The Ontario Court of Appeal recently upheld the dismissal of a professional negligence claim at the pleadings stage of an action. Our firm represented the successful defendant who had been sued for negligent misrepresentation in connection with a real estate appraisal report. The dismissal occurred largely because of the disclaimers in the appraisal report. This decision, Barkley v. Tier 1 Capital Management Inc., 2019 ONCA 54 (“Barkley ”) represents an important new development in the defence of professional negligence claims.
Barkley is one of three recent decisions amending the law governing a professional’s duty of care when drafting reports that others may rely on in making investment decisions. The first key decision was the Supreme Court of Canada’s 2017 decision Deloitte & Touche v. Livent Inc. (Receiver of),  2 SCR 855 (“Livent ”). The second was the Ontario Court of Appeal’s decision in Lavender v. Miller Bernstein LLP, 2018 ONCA 729 (“Lavender”).
In Livent, the Supreme Court updated the law governing when a duty of care is owed by a professional in respect of written reports. This appeal followed a trial in which an auditor was found liable to its client. The Supreme Court overturned a portion of the judgment based on the updated law.
The Lavender decision also involved audit reports. The plaintiffs were investors who were not clients of the auditor. The plaintiffs had been granted judgment against the auditor following a summary judgment motion, which had been decided before Livent. The auditor appealed. The Ontario Court of Appeal applied the updated law from Livent and found that the plaintiffs were not entitled to rely on the audit report. The judgment was overturned and the claim was dismissed.
In Barkley, the court dismissed a claim against a real estate appraiser because the appraiser did not owe a duty of care to the plaintiffs in respect of an appraisal report. This decision was made at the pleadings stage prior to any examinations for discovery.
In Barkley, the plaintiffs were a group of investors in a syndicated mortgage. The appraiser prepared an appraisal report for the property that was the subject of the mortgage. The appraiser had been hired by an investment firm who found the investors and arranged the mortgage. The investors never received the appraisal report, but did receive a brochure prepared by the investment firm summarizing the report very briefly.
The appraisal report contained a disclaimer provision stating that no party save for the investment firm was permitted to rely on the report without prior permission. There was another disclaimer that stated that the investment firm was not permitted to circulate the report without prior permission. No permission had been granted for either.

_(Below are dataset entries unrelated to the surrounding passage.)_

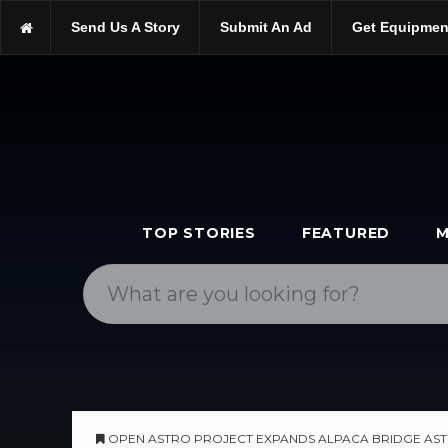
https://scopetrader.com/software
Send Us A Story
Submit An Ad
Get Equipmen
https://scopetrader.com/open-astro-project-expands-alpaca-bri
TOP STORIES
FEATURED
M
OPEN ASTRO PROJECT EXPANDS ALPACA BRIDGE A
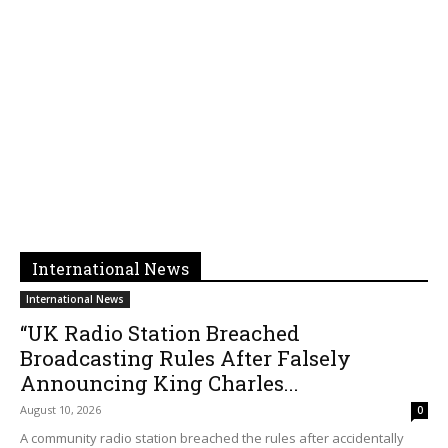
International News
International News
“UK Radio Station Breached
Broadcasting Rules After Falsely
Announcing King Charles...
August 10, 2026
0
A community radio station breached the rules after accidentally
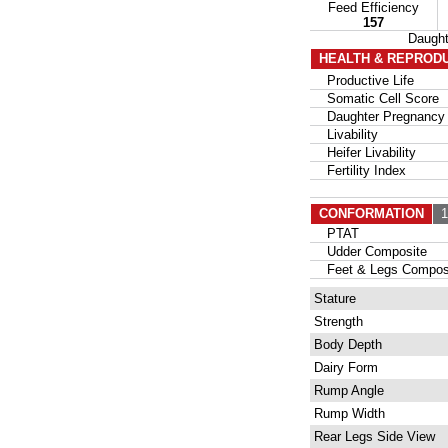
Feed Efficiency
157
Daugh
HEALTH & REPROD
Productive Life
Somatic Cell Score
Daughter Pregnancy 
Livability
Heifer Livability
Fertility Index
CONFORMATION
13
PTAT
Udder Composite
Feet & Legs Compos
Stature
Strength
Body Depth
Dairy Form
Rump Angle
Rump Width
Rear Legs Side View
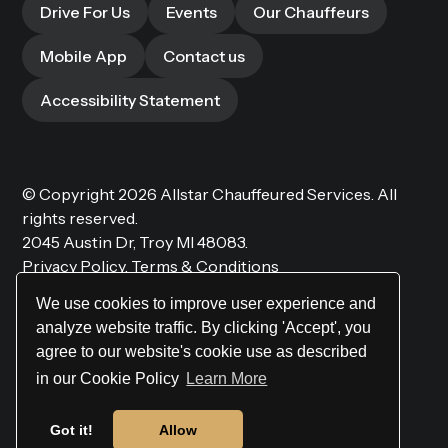
Drive For Us
Events
Our Chauffeurs
Mobile App
Contact us
Accessibility Statement
© Copyright 2026
Allstar Chauffeured Services.
All
rights reserved.
2045 Austin Dr, Troy MI 48083.
Privacy Policy.
Terms & Conditions
We use cookies to improve user experience and
analyze website traffic. By clicking 'Accept', you
agree to our website's cookie use as described
Website by
Site Salt
in our Cookie Policy
Learn More
Got it!
Allow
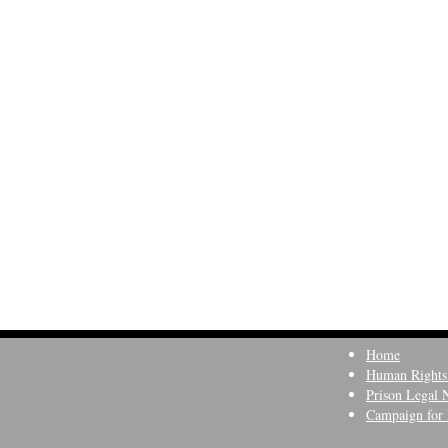
Home
Human Rights
Prison Legal 
Campaign for 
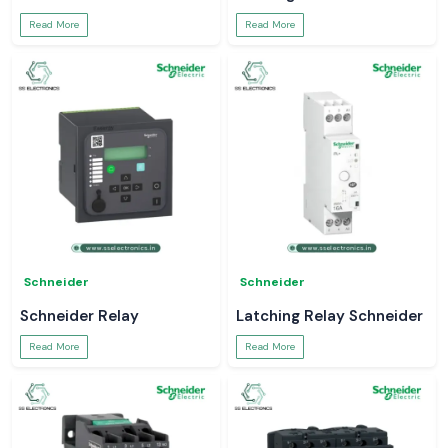
Read More
Read More
Schneider
Schneider
Schneider Relay
Latching Relay Schneider
Read More
Read More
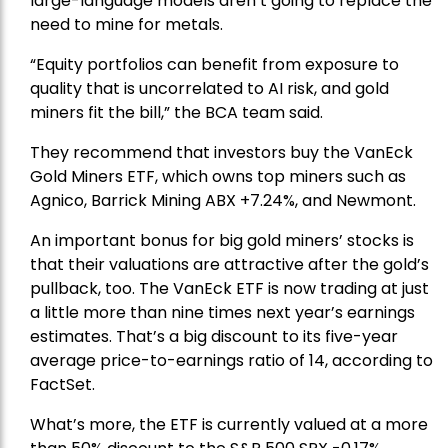
large-language models aren’t going to replace the
need to mine for metals.
“Equity portfolios can benefit from exposure to
quality that is uncorrelated to AI risk, and gold
miners fit the bill,” the BCA team said.
They recommend that investors buy the
VanEck
Gold Miners ETF
, which owns top miners such as
Agnico,
Barrick Mining
ABX +7.24%, and
Newmont
.
An important bonus for big gold miners’ stocks is
that their valuations are attractive after the gold’s
pullback, too. The VanEck ETF is now trading at just
a little more than nine times next year’s earnings
estimates. That’s a big discount to its five-year
average price-to-earnings ratio of 14, according to
FactSet.
What’s more, the ETF is currently valued at a more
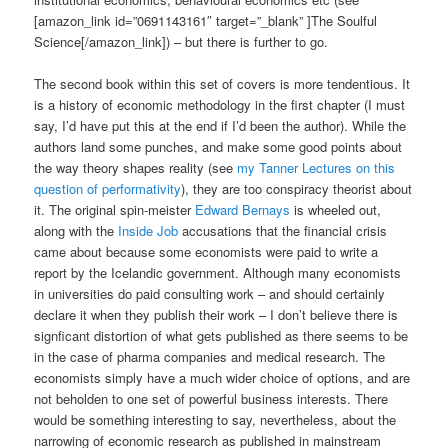
[amazon_link id=”0691143161″ target=”_blank” ]The Soulful
Science[/amazon_link]) – but there is further to go.
The second book within this set of covers is more tendentious. It
is a history of economic methodology in the first chapter (I must
say, I’d have put this at the end if I’d been the author). While the
authors land some punches, and make some good points about
the way theory shapes reality (see
my Tanner Lectures on this
question of performativity
), they are too conspiracy theorist about
it. The original spin-meister
Edward Bernays
is wheeled out,
along with the
Inside Job
accusations that the financial crisis
came about because some economists were paid to write a
report by the Icelandic government. Although many economists
in universities do paid consulting work – and should certainly
declare it when they publish their work – I don’t believe there is
signficant distortion of what gets published as there seems to be
in the case of pharma companies and medical research. The
economists simply have a much wider choice of options, and are
not beholden to one set of powerful business interests. There
would be something interesting to say, nevertheless, about the
narrowing of economic research as published in mainstream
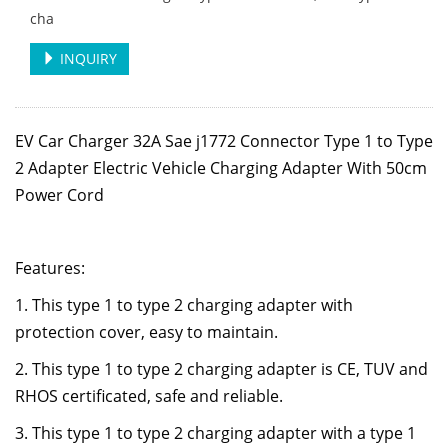
cha
INQUIRY
EV Car Charger 32A Sae j1772 Connector Type 1 to Type
2 Adapter Electric Vehicle Charging Adapter With 50cm
Power Cord
Features:
1. This type 1 to type 2 charging adapter with
protection cover, easy to maintain.
2. This type 1 to type 2 charging adapter is CE, TUV and
RHOS certificated, safe and reliable.
3. This type 1 to type 2 charging adapter
with a type 1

The Barkley case was a proposed class action. The representative plaintiffs brought a motion to certify the class action on behalf of all investors. The appraiser resisted this motion on multiple grounds, but the only ground considered by the motions judge was whether the Statement of Claim disclosed a reasonable cause of action.
To obtain a dismissal at this stage, the court had to find that the claim against the appraiser had no reasonable prospect of success. The appraiser met this threshold. The motions judge found that the investors were not permitted to rely on the report because of the disclaimer language. Accordingly, the court found the appraiser owed no duty of care to the investors.
The motions judge also ruled that even if a duty of care was owed, the fact that the investors never saw the appraisal report meant that they could never prove reasonable reliance – a necessary element for a misrepresentation claim. The motions judge found that the investors’ claims had no reasonable prospect of success for this second reason. The motions judges’ decision is reported at Barkley v. Tier 1 Capital Management Inc., 2018 ONSC 1956.
The investors appealed but the Court of Appeal upheld the lower court decision in full.
The Barkley decision represents a powerful precedent in the defence of professionals in negligent misrepresentation cases. Although the decision itself was largely an application of the legal concepts in Livent and Lavender, Barkley is the first case to apply the principles from these cases to achieve a dismissal at the pleadings stage. The only materials before the court in Barkley were the Statement of Claim and the appraisal report, which was explicitly referred to in the Claim.
The investors in Barkley attempted to argue at both the original motion and the appeal that the claim should be permitted to proceed to discoveries. Both courts rejected this argument and determined that the case could be dismissed solely on the pleaded Claim and the disclaimer language in the report.